Essa “falsa tradição”, sustentada por um consenso de diplomatas e comentaristas, mas distante dos sentimentos e anseios populares, teria perdido o sentido. Da mesma forma como o povo votou pela mudança e transformação do sistema na política doméstica, o sistema da PEB tradicional, que faz parte desse sistema político, deve ser transformado (Araújo 2020, 69, 71, 82, 91, 134–35; 2021, 450–51, 685). Apesar das críticas, a ideia de “falsa tradição” sugere a reivindicação de uma tradição “autêntica” (e.g., a renovação, o conservadorismo, o nacionalismo e mesmo a aproximação com os EUA), a qual, como costuma ocorrer no Itamaraty (Vedoveli 2010), é remetida à figura do Barão do Rio Branco.
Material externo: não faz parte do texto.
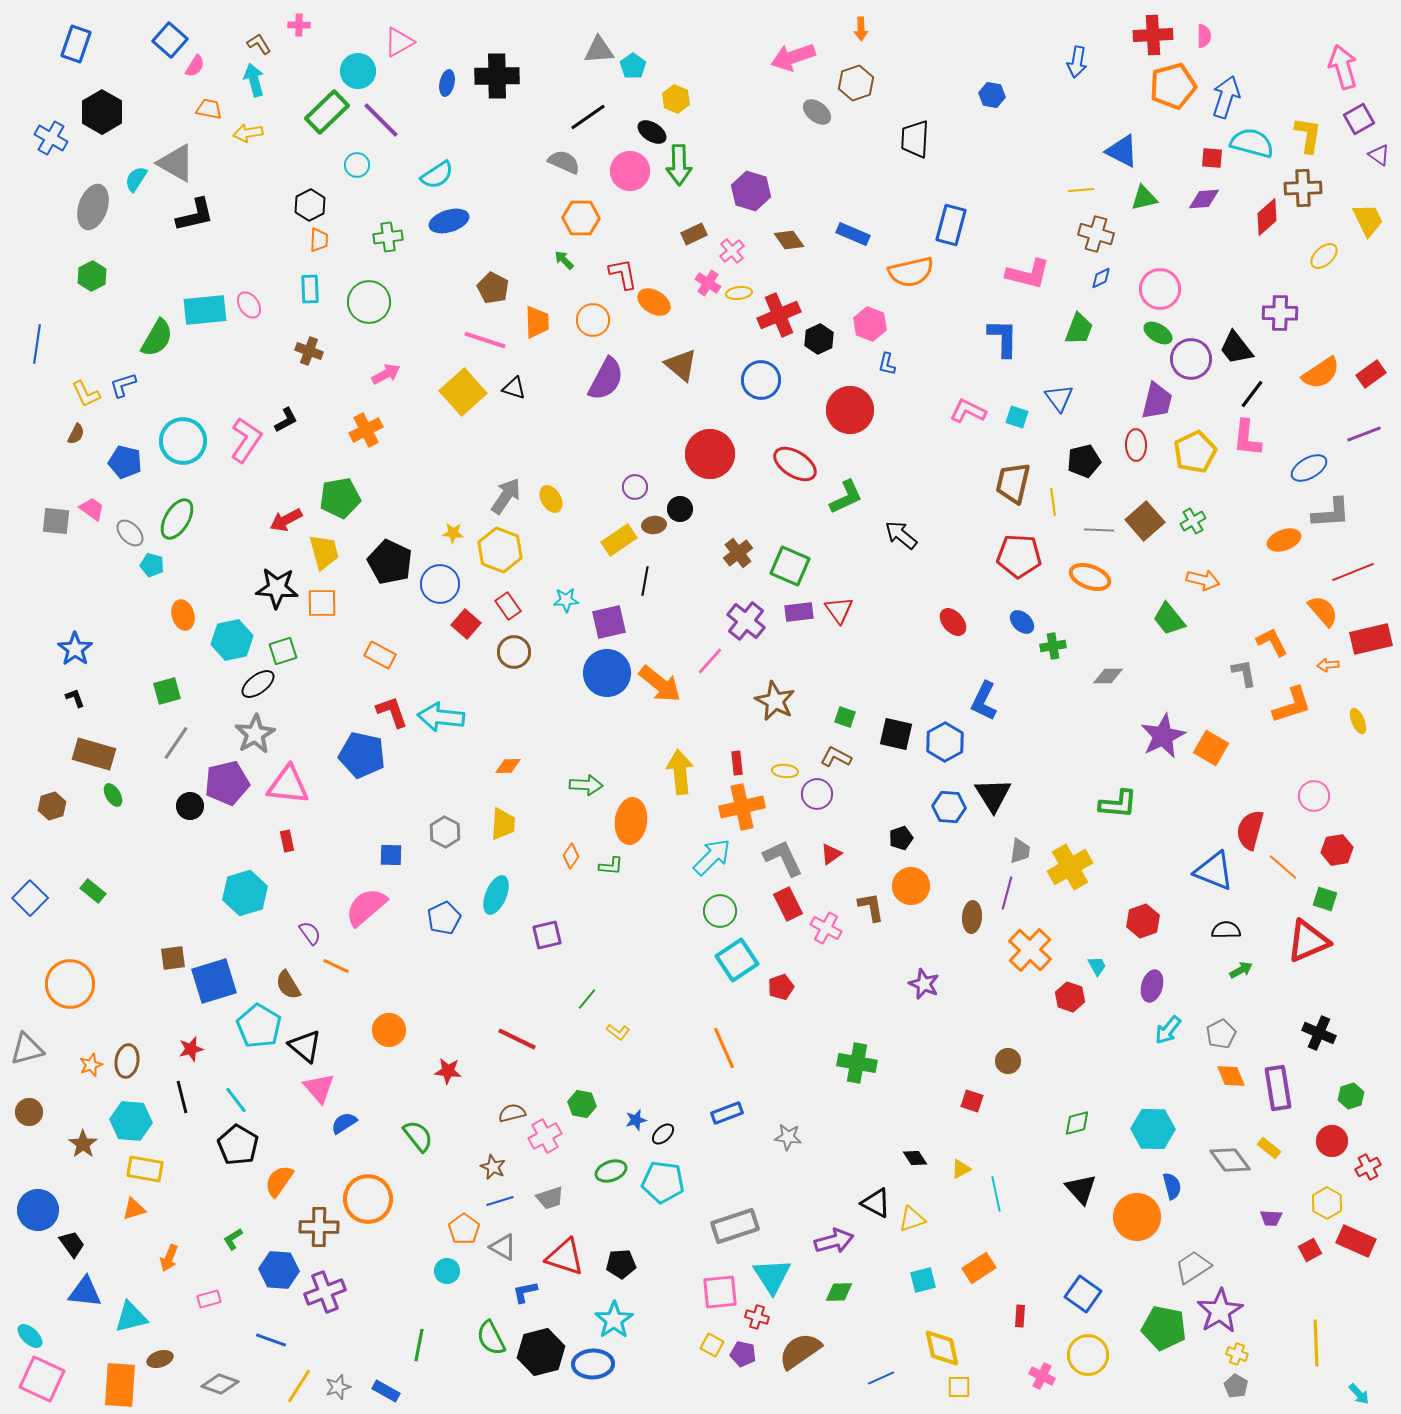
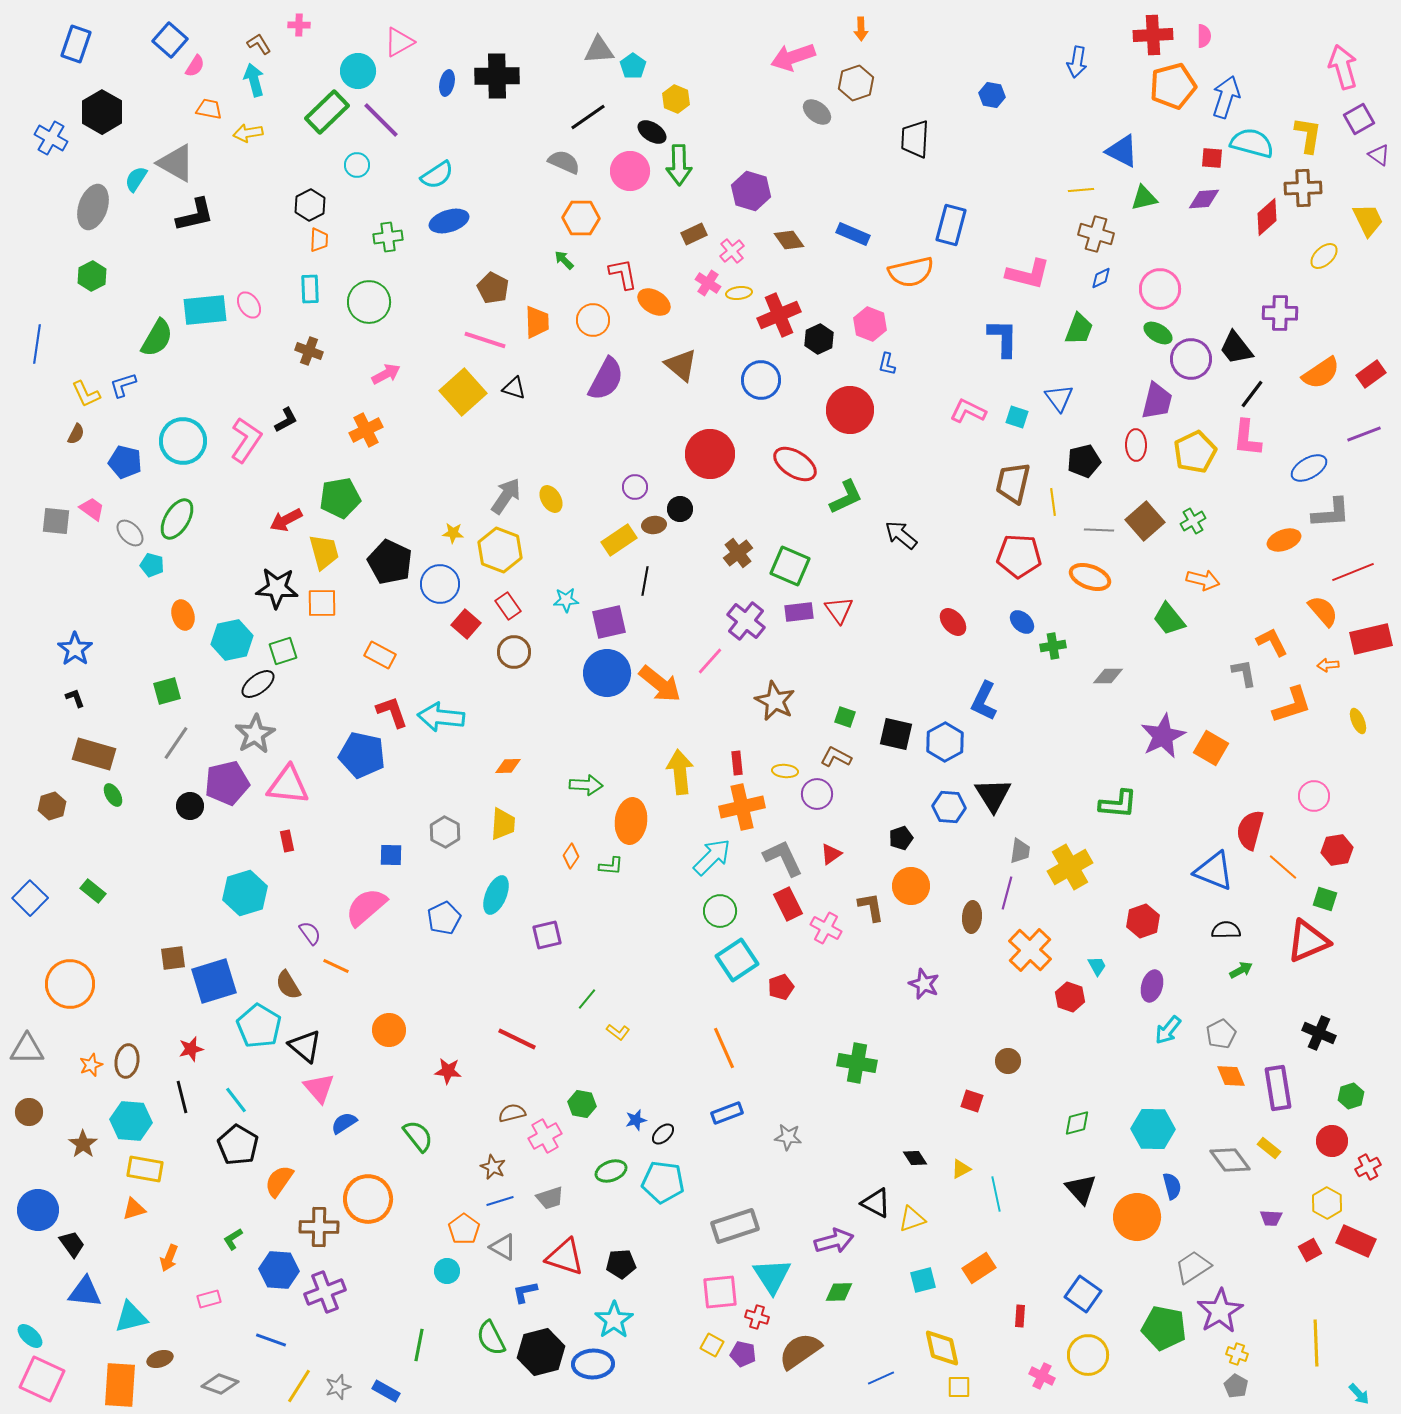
gray triangle at (27, 1049): rotated 15 degrees clockwise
É no sentido de efetivar os anseios de mudança que podemos enquadrar algumas das medidas administrativas de Araújo: a flexibilização da hierarquia na nomeação das chefias de departamento e a possibilidade de nomeação de não diplomatas para cargos relevantes no ministério, afinal “um sistema nunca se reformará a partir de dentro”. Conforme as tentativas de nomeação de Gerald Brant como assessor do ministro[6] e Eduardo Bolsonaro como embaixador sugerem, a medida permitiria aumentar a responsividade do ministério ao presidente, viabilizando o uso de estratégias mais diretas de politização como forma de controle da burocracia (Moe 1993).[7] A livre nomeação retiraria obstáculos corporativistas e facilitaria a “renovação”, “arejando os fluxos de carreira” (Araújo 2020, 22, 134). Vale notar que Araújo não é o primeiro a propor a flexibilização da hierarquia e da pertença à carreira diplomática para chefias administrativas. Combinando esses argumentos com a necessidade de uma maior capacidade técnica, Roberto Campos e Santiago Dantas defenderam essa medida na década de 1950 (Farias 2017).
Apesar dessas medidas, foi o uso em larga escala de expedientes associados à estrutura hierárquica e piramidal do MRE — o controle sobre o fluxo das carreiras a partir de promoções e remoções, punindo ou marginalizando críticos e premiando adesistas — que permitiu a Araújo executar seu projeto de redirecionar o Itamaraty (Oliveira 2022).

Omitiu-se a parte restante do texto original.